Christopher Meyer: As cliché as it really sounds, this is a marathon, not a race. You’re gonna have to wait. I mean some people don’t, but you might have too. Don’t give up. I think that’s with anything in life. If you want something, work hard at it, and try and wait a long time until it happens. There’s always going to be ups and downs, but through the downs, I say just keep your head up try to keep yourself occupied. Just not giving up. You look at the best, you look at some of the greatest. Hear their stories. If you really love it, stick in there. That’s that.
What’s been your worst audition or your most embarrassing audition?
Christopher Meyer: Oh sheesh. OK. Kim Coleman, who acting just cast me in this movie, All Day and A Night.

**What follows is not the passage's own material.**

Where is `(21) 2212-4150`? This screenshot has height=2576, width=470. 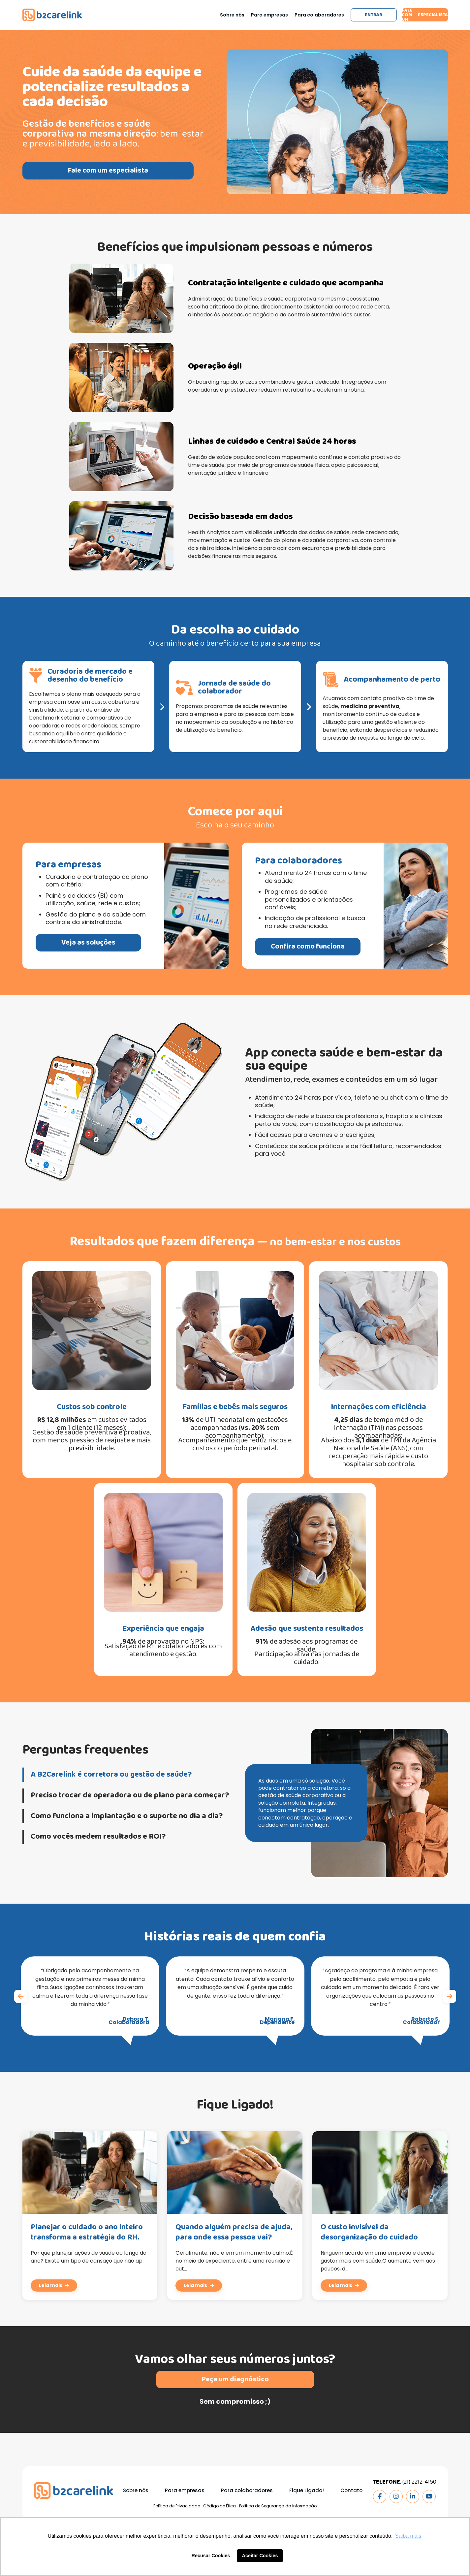 (21) 2212-4150 is located at coordinates (419, 2482).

I guess the worst audition I went on, I don’t remember exactly what the project was, but I just remember actually freezing. Kim Coleman, she casts so much. If you look her name up, she casts so much. Bunch of great content, bunch of great productions. I was always under the impression that she didn’t like me. I would go in there over thinking everything and this was a really, really big one that I was really in love with. I just froze. In the middle of a monologue, actually froze for like ten seconds and had the most awkward staring contest. I started sweating immediately, she’s like, “Alright, it’s all good, calm down.” We did it again. I fucked up some more times and then I just left. I don’t know if you know what that’s like but freezing is just, I don’t know. I shut up for the next three hours. I didn’t say anything. But you know what? It’s cool. I realized that she kept bringing me in, which mean she liked me. And now she cast me in this.